Start of DATA SUPPLIED

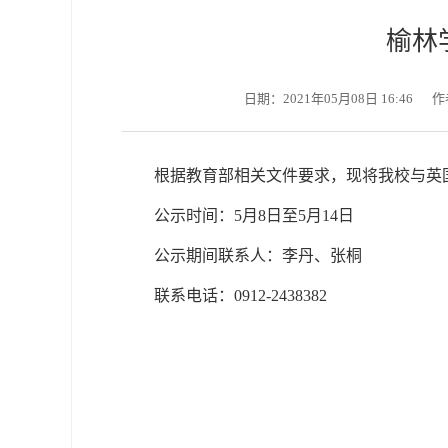
榆林
日期：2021年05月08日 16:46
作
根据教育部相关文件要求，现将我校与英国
公示时间：5月8日至5月14日
公示期间联系人：李丹、张桐
联系电话：0912-2438382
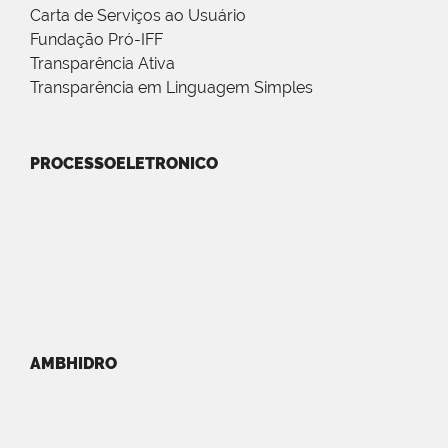
Carta de Serviços ao Usuário
Fundação Pró-IFF
Transparência Ativa
Transparência em Linguagem Simples
PROCESSOELETRONICO
AMBHIDRO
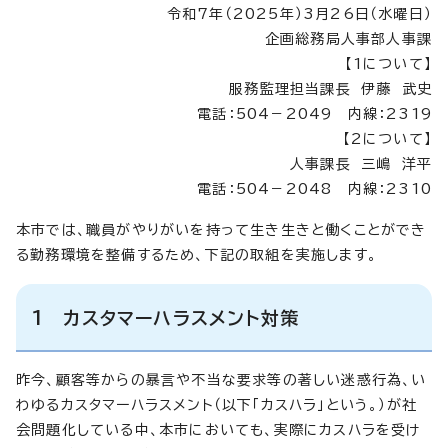
令和7年（2025年）3月26日（水曜日）
企画総務局人事部人事課
【1について】
服務監理担当課長 伊藤 武史
電話：504－2049 内線：2319
【2について】
人事課長 三嶋 洋平
電話：504－2048 内線：2310
本市では、職員がやりがいを持って生き生きと働くことができ
る勤務環境を整備するため、下記の取組を実施します。
1 カスタマーハラスメント対策
昨今、顧客等からの暴言や不当な要求等の著しい迷惑行為、い
わゆるカスタマーハラスメント（以下「カスハラ」という。）が社
会問題化している中、本市においても、実際にカスハラを受け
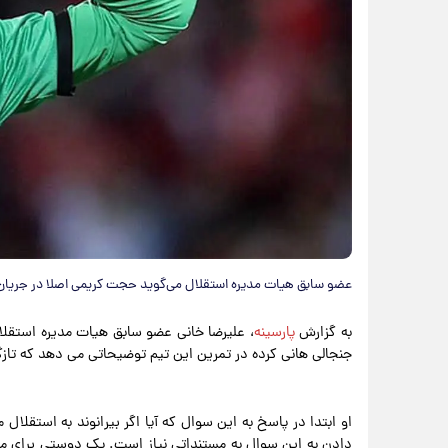
عضو سابق هیات مدیره استقلال می‌گوید حجت کریمی اصلا در جریان ح
به گزارش
پارسینه
، علیرضا خانی عضو سابق هیات مدیره استقلال
جنجالی هانی کرده در تمرین این تیم توضیحاتی می دهد که تاز
او ابتدا در پاسخ به این سوال که آیا اگر بیرانوند به استقل
دادن به این سوال به مستنداتی نیاز است. یک دوستی برای من 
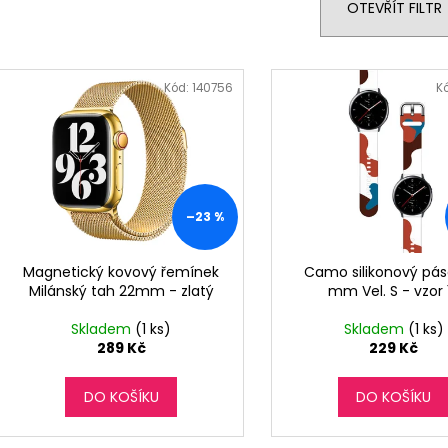
n
OTEVŘÍT FILTR
í
p
V
r
ý
Kód:
140756
K
o
p
d
i
u
s
k
p
t
r
–23 %
ů
o
d
Magnetický kovový řemínek
Camo silikonový pás
Milánský tah 22mm - zlatý
mm Vel. S - vzor 
u
k
Skladem
(1 ks)
Skladem
(1 ks)
t
289 Kč
229 Kč
ů
DO KOŠÍKU
DO KOŠÍKU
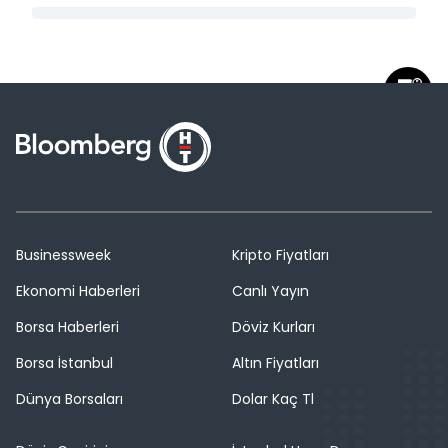
Businessweek
Kripto Fiyatları
Ekonomi Haberleri
Canlı Yayın
Borsa Haberleri
Döviz Kurları
Borsa İstanbul
Altın Fiyatları
Dünya Borsaları
Dolar Kaç Tl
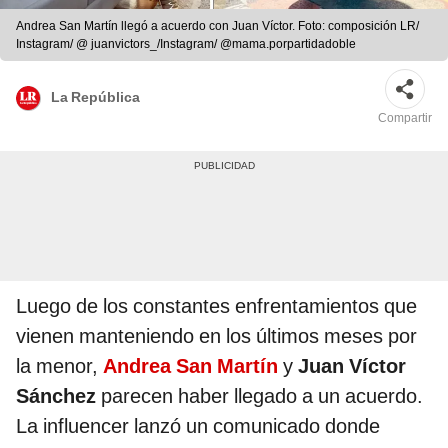
Andrea San Martín llegó a acuerdo con Juan Víctor. Foto: composición LR/
Instagram/ @ juanvictors_/Instagram/ @mama.porpartidadoble
La República
Compartir
Luego de los constantes enfrentamientos que
vienen manteniendo en los últimos meses por
la menor,
Andrea San Martín
y
Juan Víctor
Sánchez
parecen haber llegado a un acuerdo.
La influencer lanzó un comunicado donde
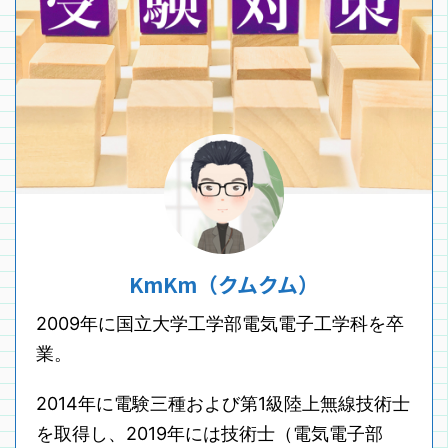
KmKm（クムクム）
2009年に国立大学工学部電気電子工学科を卒
業。
2014年に電験三種および第1級陸上無線技術士
を取得し、2019年には技術士（電気電子部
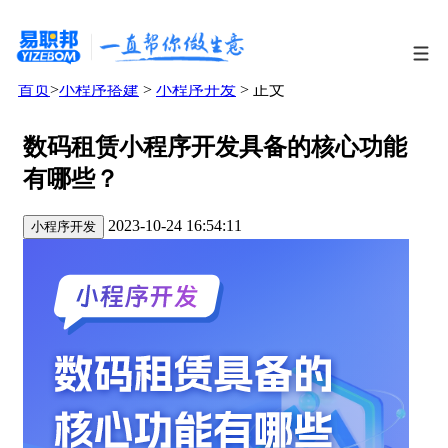
首页
>
小程序搭建
>
小程序开发
> 正文
数码租赁小程序开发具备的核心功能
有哪些？
2023-10-24 16:54:11
小程序开发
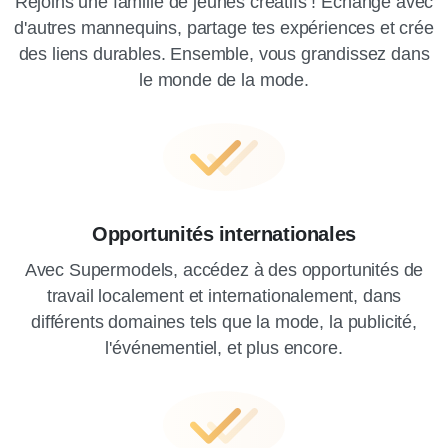
Rejoins une famille de jeunes créatifs ! Échange avec
d'autres mannequins, partage tes expériences et crée
des liens durables. Ensemble, vous grandissez dans
le monde de la mode.
Opportunités internationales
Avec Supermodels, accédez à des opportunités de
travail localement et internationalement, dans
différents domaines tels que la mode, la publicité,
l'événementiel, et plus encore.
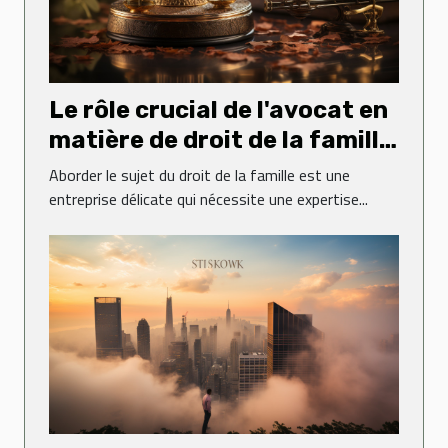
Le rôle crucial de l'avocat en
matière de droit de la famille
: une perspective de l'étude
Aborder le sujet du droit de la famille est une
d'avocats Poitout
entreprise délicate qui nécessite une expertise...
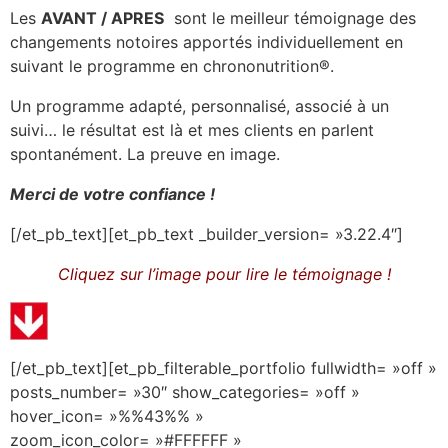
Les
AVANT / APRES
sont le meilleur témoignage des
changements notoires apportés individuellement en
suivant le programme en chrononutrition®.
Un programme adapté, personnalisé, associé à un
suivi… le résultat est là et mes clients en parlent
spontanément. La preuve en image.
Merci de votre confiance !
[/et_pb_text][et_pb_text _builder_version= »3.22.4″]
Cliquez sur l’image pour lire le témoignage !
[/et_pb_text][et_pb_filterable_portfolio fullwidth= »off »
posts_number= »30″ show_categories= »off »
hover_icon= »%%43%% »
zoom_icon_color= »#FFFFFF »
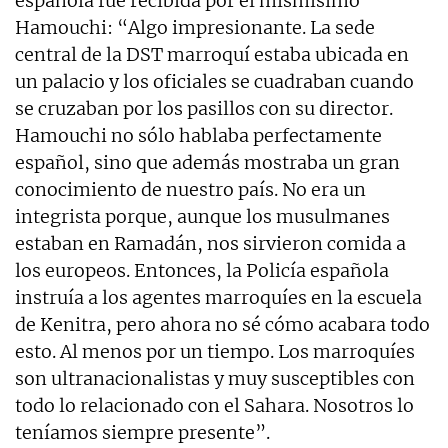
española fue recibida por el mismísimo
Hamouchi: “Algo impresionante. La sede
central de la DST marroquí estaba ubicada en
un palacio y los oficiales se cuadraban cuando
se cruzaban por los pasillos con su director.
Hamouchi no sólo hablaba perfectamente
español, sino que además mostraba un gran
conocimiento de nuestro país. No era un
integrista porque, aunque los musulmanes
estaban en Ramadán, nos sirvieron comida a
los europeos. Entonces, la Policía española
instruía a los agentes marroquíes en la escuela
de Kenitra, pero ahora no sé cómo acabara todo
esto. Al menos por un tiempo. Los marroquíes
son ultranacionalistas y muy susceptibles con
todo lo relacionado con el Sahara. Nosotros lo
teníamos siempre presente”.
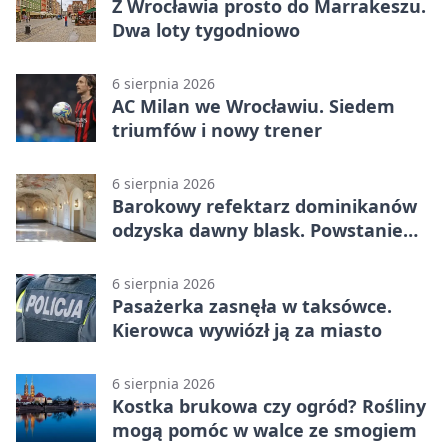
Z Wrocławia prosto do Marrakeszu.
Dwa loty tygodniowo
6 sierpnia 2026
AC Milan we Wrocławiu. Siedem
triumfów i nowy trener
6 sierpnia 2026
Barokowy refektarz dominikanów
odzyska dawny blask. Powstanie
miejsce spotkań
6 sierpnia 2026
Pasażerka zasnęła w taksówce.
Kierowca wywiózł ją za miasto
6 sierpnia 2026
Kostka brukowa czy ogród? Rośliny
mogą pomóc w walce ze smogiem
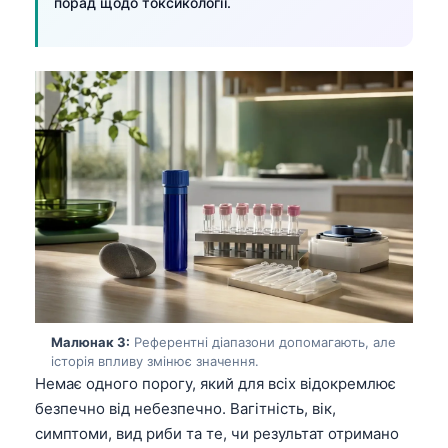
порад щодо токсикології.
Малюнак 3:
Референтні діапазони допомагають, але
історія впливу змінює значення.
Немає одного порогу, який для всіх відокремлює
безпечно від небезпечно. Вагітність, вік,
симптоми, вид риби та те, чи результат отримано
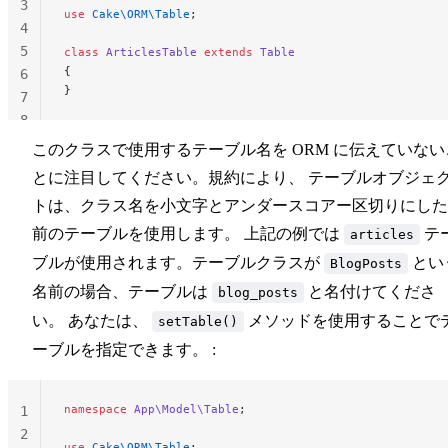
3
use
 Cake\ORM\Table
;
4
5
class
 ArticlesTable
 extends
 Table
{
6
}
7
8
このクラスで使用するテーブル名を ORM に伝えていない
とに注目してください。規約により、 テーブルオブジェ
トは、クラス名を小文字とアンダースコアー区切りにした
前のテーブルを使用します。 上記の例では
テ
articles
ブルが使用されます。テーブルクラスが
とい
BlogPosts
名前の場合、テーブルは
と名付けてくださ
blog_posts
い。 あなたは、
メソッドを使用することで
setTable()
ーブルを指定できます。 :
namespace
 App\Model\Table
;
1
2
use
 Cake\ORM\Table
;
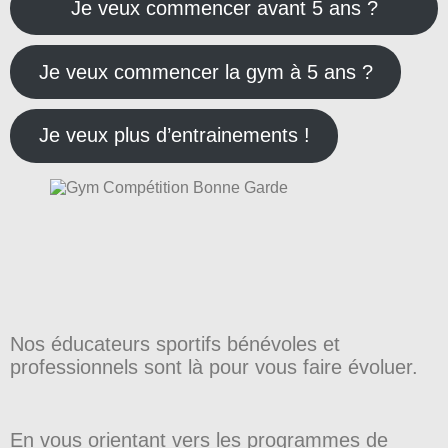
Je veux commencer avant 5 ans ?
Je veux commencer la gym à 5 ans ?
Je veux plus d’entrainements !
Nos éducateurs sportifs bénévoles et
professionnels sont là pour vous faire évoluer.
En vous orientant vers les programmes de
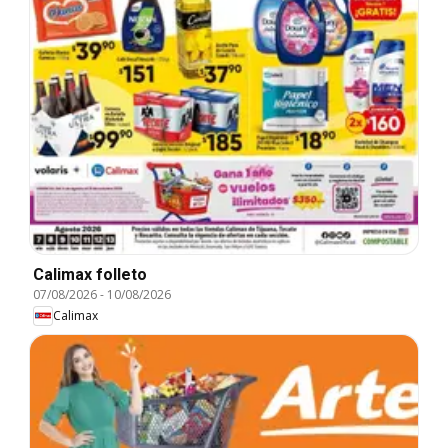
Calimax folleto
07/08/2026
-
10/08/2026
Calimax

End of DATA SUPPLIED

# TASK ITEM:
Across the listing above, count the lines that include "سوال" and give the figure with no other words.

# OUTPUT OF THE TASK:
2